Nous en connaissons la conséquence : alors qu’un peu moins de 1 000 dossiers de demande d’indemnisation ont été reçus par le CIVEN en trois ans, à mettre en rapport avec les 20 000 qui étaient attendus, ils n’ont de surcroît donné lieu qu’à 12 indemnisations, soit 1, 2 % des dossiers déposés. Pourquoi ne pas permettre un réel examen des dossiers au cas par cas ? Cela serait plus souhaitable et même davantage conforme, nous semble-t-il, à l’esprit de la loi Morin.

Plusieurs rejets de dossiers d’indemnisation ont d’ailleurs été annulés par les tribunaux administratifs à la suite de recours déposés par les victimes en question, aux motifs, précisément, d’une absence d’étude au cas par cas et d’une décision fondée uniquement sur des critères statistiques et non – c’est le sens de l’article 7 du décret d’application du 11 juin 2010 – sur une appréciation des conditions d’exposition. Il est donc urgent de revenir à cette exigence légale.

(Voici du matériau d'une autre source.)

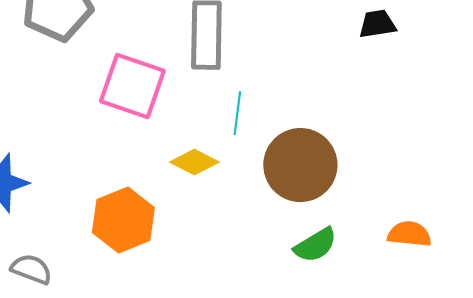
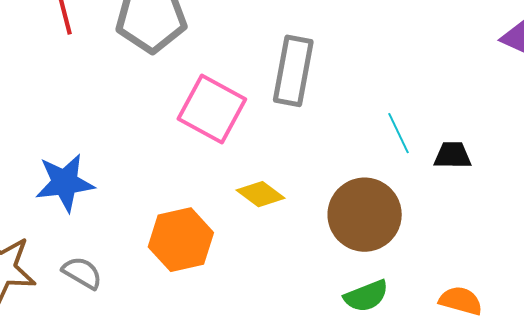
black trapezoid: (377, 24) -> (453, 155), moved
cyan line: (237, 113) -> (398, 133), moved, turned -42

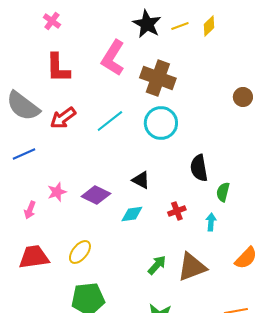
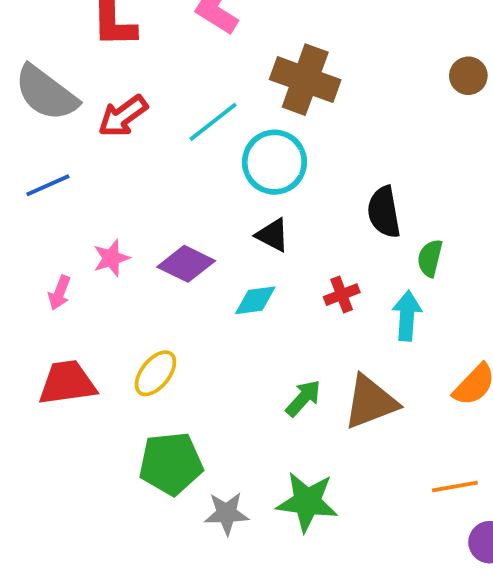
brown cross: (158, 78) -> (305, 80), moved
cyan circle: (161, 123) -> (274, 162), moved
cyan arrow: (211, 222) -> (407, 316), size x1.4

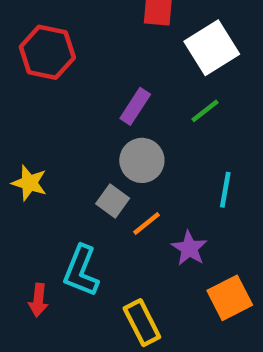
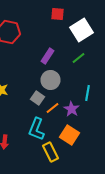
purple star: (189, 248) -> (72, 109), moved
cyan L-shape: (81, 271) -> (36, 129), moved
orange square: (230, 298) -> (70, 135), moved, turned -30

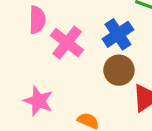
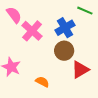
pink semicircle: (37, 20) -> (14, 15), turned -42

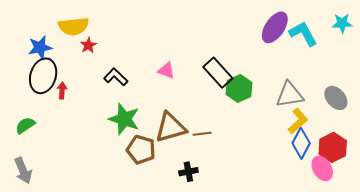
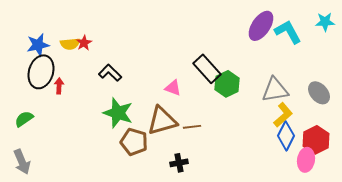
yellow semicircle: (74, 26) -> (70, 44), moved, size x0.7
pink triangle: (166, 71) -> (173, 88), moved
pink ellipse: (322, 169) -> (306, 160), turned 40

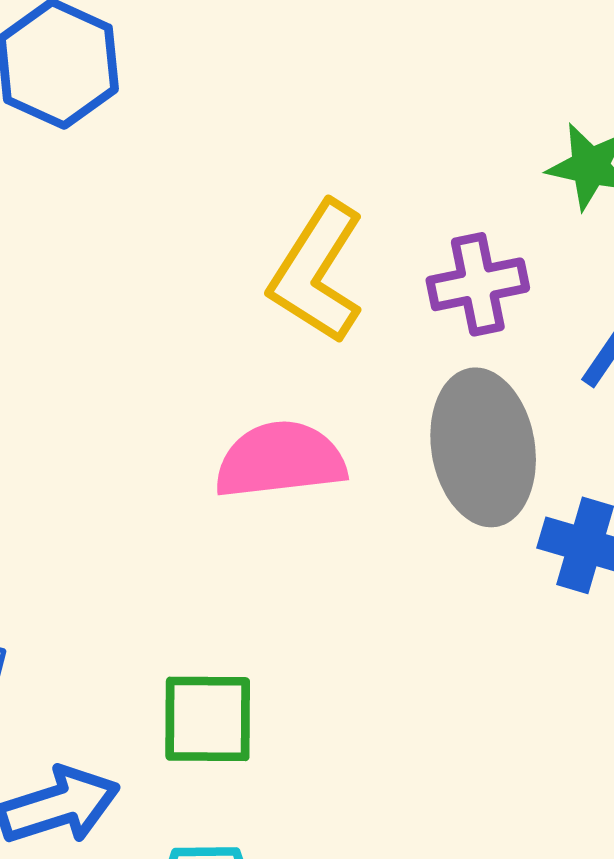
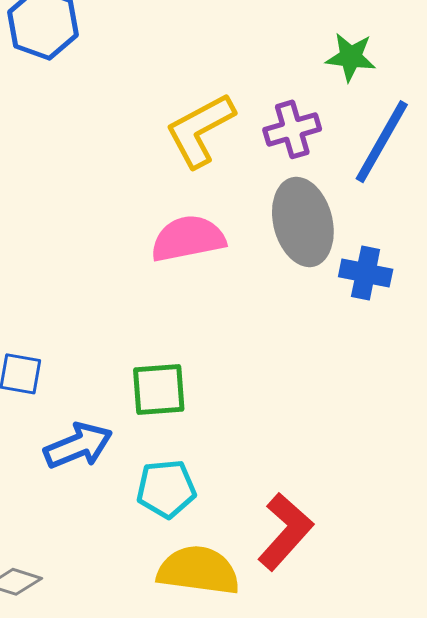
yellow L-shape: (317, 272) -> (200, 130), turned 34

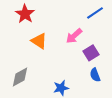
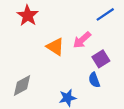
orange triangle: (39, 41) -> (55, 47), moved
blue semicircle: (95, 75) -> (94, 80), moved

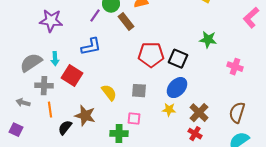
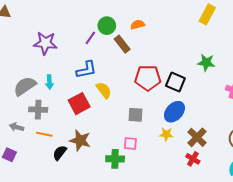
red square: (72, 76) -> (79, 104), moved, turned 30
yellow semicircle: (109, 93) -> (104, 90), moved
orange line: (50, 110) -> (44, 134), turned -70

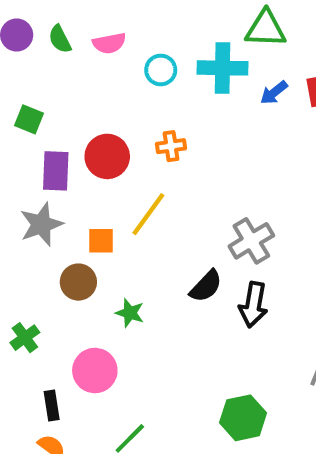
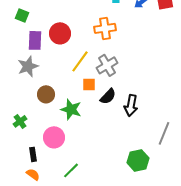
orange cross: (171, 146) -> (105, 28), moved, size x1.5
orange square: (101, 241) -> (89, 84), moved
gray cross: (251, 241) -> (107, 65), moved
green star: (130, 313) -> (71, 109), size x1.5
green hexagon: (243, 418) -> (138, 160), moved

Plusieurs de nos collègues ont déposé un amendement en ce sens lors de l’examen de la loi de programmation militaire ; ils ont eu la déception de se voir opposer l’article 40, alors même que seulement 266 284 euros ont été consommés sur l’année 2012, sur une ligne budgétaire annuelle de 10 millions d’euros, inscrits en loi de finances initiale. Cela doit nous interpeller sur l’interprétation à avoir de l’article 40 de la Constitution.

Permettre, sans changer le droit, à des bénéficiaires potentiels d’une aide d’y avoir accès, est-ce augmenter une charge publique, déjà prévue dans le budget ? L’État doit-il miser sur le non-recours aux droits pour faire des économies en temps de crise ? Nous ne pouvons raisonner ainsi ! À défaut, nous continuerons à faire des lois pour rien, à travailler des années pour arriver à 12 indemnisations alors que nous connaissons le nombre potentiel de victimes et de personnes exposées. Comme cela a été indiqué, aux 150 000 agents civils et militaires directement mobilisés pour les explosions nucléaires, il faut ajouter les populations civiles, qui, plusieurs intervenants l’ont souligné, manquent d’informations.

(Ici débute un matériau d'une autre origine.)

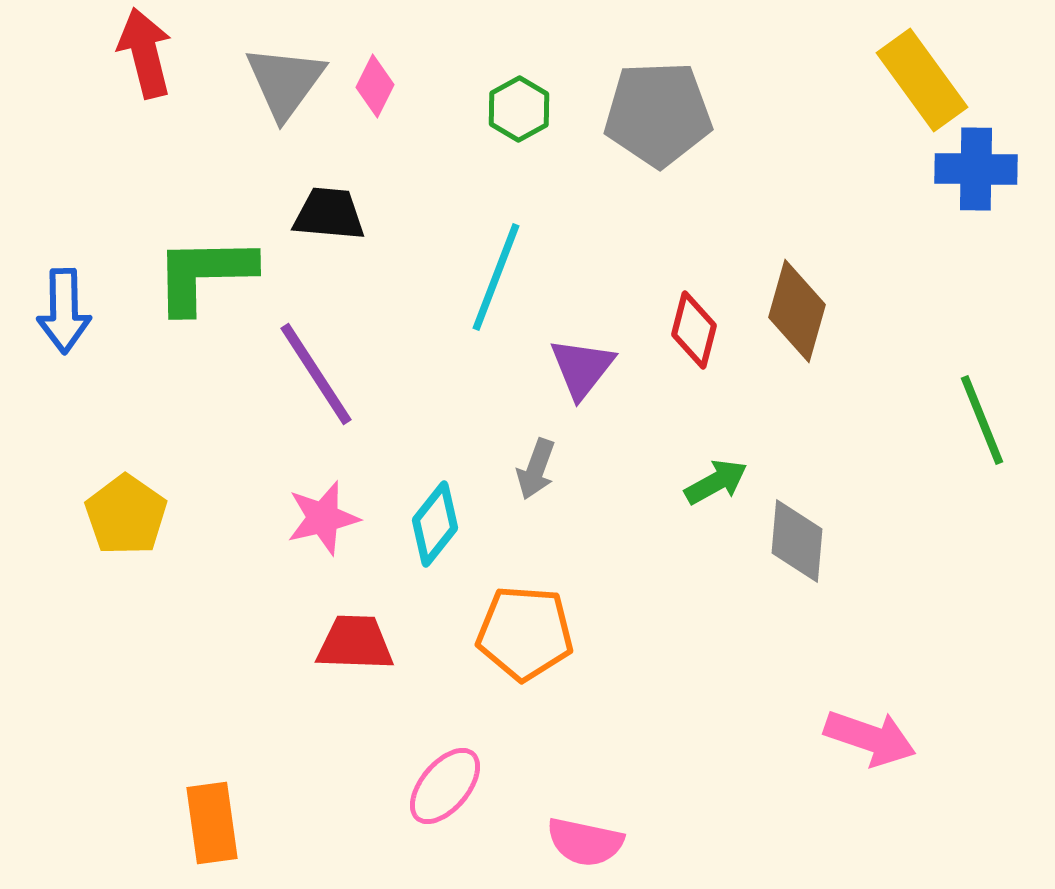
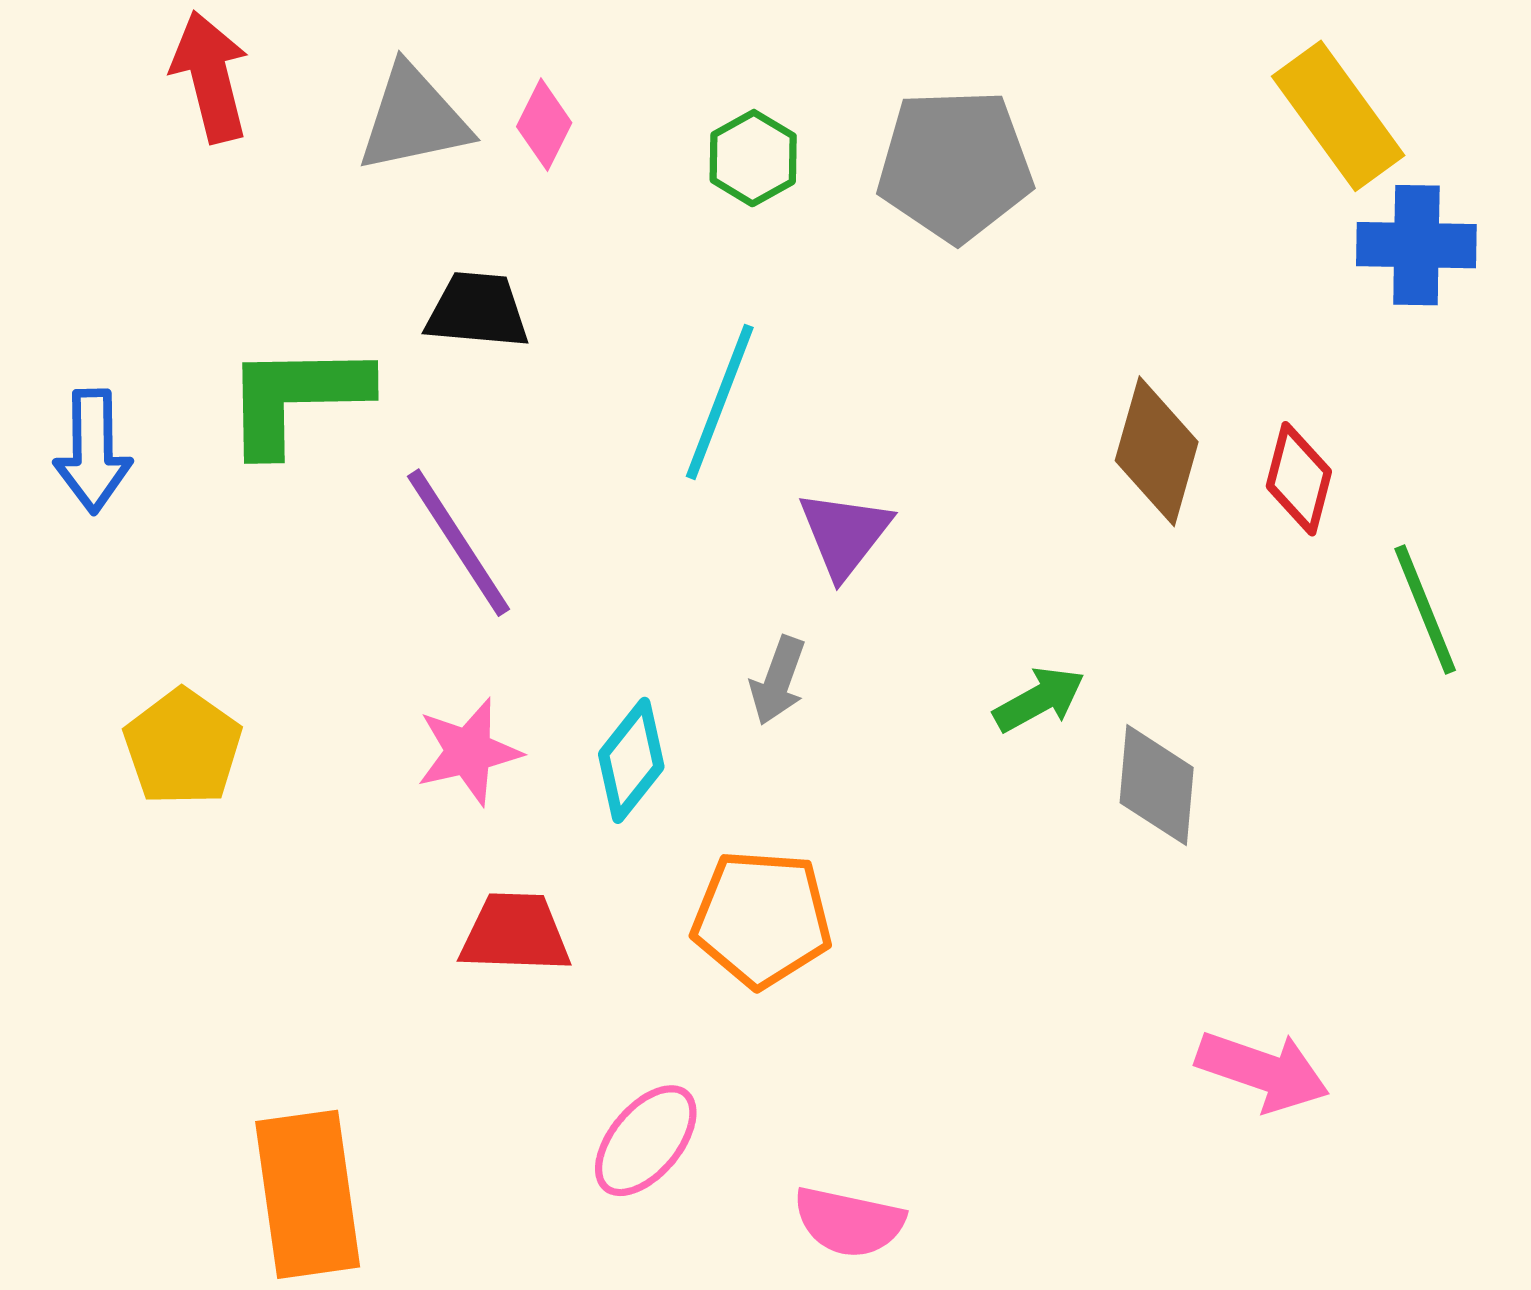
gray triangle: (285, 82) -> (414, 119), turned 42
red diamond: (694, 330) -> (1299, 479), moved
orange rectangle: (212, 823) -> (308, 1194), size x1.4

Rappelons-le, toutes ces victimes ont déjà eu à subir les essais eux-mêmes, le manque d’informations sur les dangers effectifs, des fuites de radioactivité mal colmatées lors d’essais souterrains, l’immersion à quelques centaines de mètres de l’atoll polynésien de matériel contaminé et le refus pendant longtemps du ministère de la défense de toute expertise extérieure, comme si toute mesure de radioactivité permettait de découvrir les secrets de la bombe française…

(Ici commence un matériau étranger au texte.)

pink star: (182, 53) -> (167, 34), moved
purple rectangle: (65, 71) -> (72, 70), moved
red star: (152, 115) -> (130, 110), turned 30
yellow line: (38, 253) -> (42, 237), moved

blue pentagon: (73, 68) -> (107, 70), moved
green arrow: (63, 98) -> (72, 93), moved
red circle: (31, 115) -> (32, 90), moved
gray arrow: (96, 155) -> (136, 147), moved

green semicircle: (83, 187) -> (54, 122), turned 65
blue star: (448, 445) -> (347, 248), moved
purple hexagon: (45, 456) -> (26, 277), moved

Il faut le répéter, l’État est responsable de la situation actuelle. Il doit assumer cette responsabilité jusqu’au bout, et pas seulement en théorie. C’est le sens du débat d’aujourd’hui, qui a d’ailleurs été permis par le travail de la commission.

J’espère que l’ensemble des propositions formulées par les deux rapporteurs et par les intervenants qui se sont exprimés seront entendues. Puissions-nous mettre réellement en place un système rendant justice aux associations de victimes, qui se mobilisent depuis tant d’années. Elles le méritent vraiment !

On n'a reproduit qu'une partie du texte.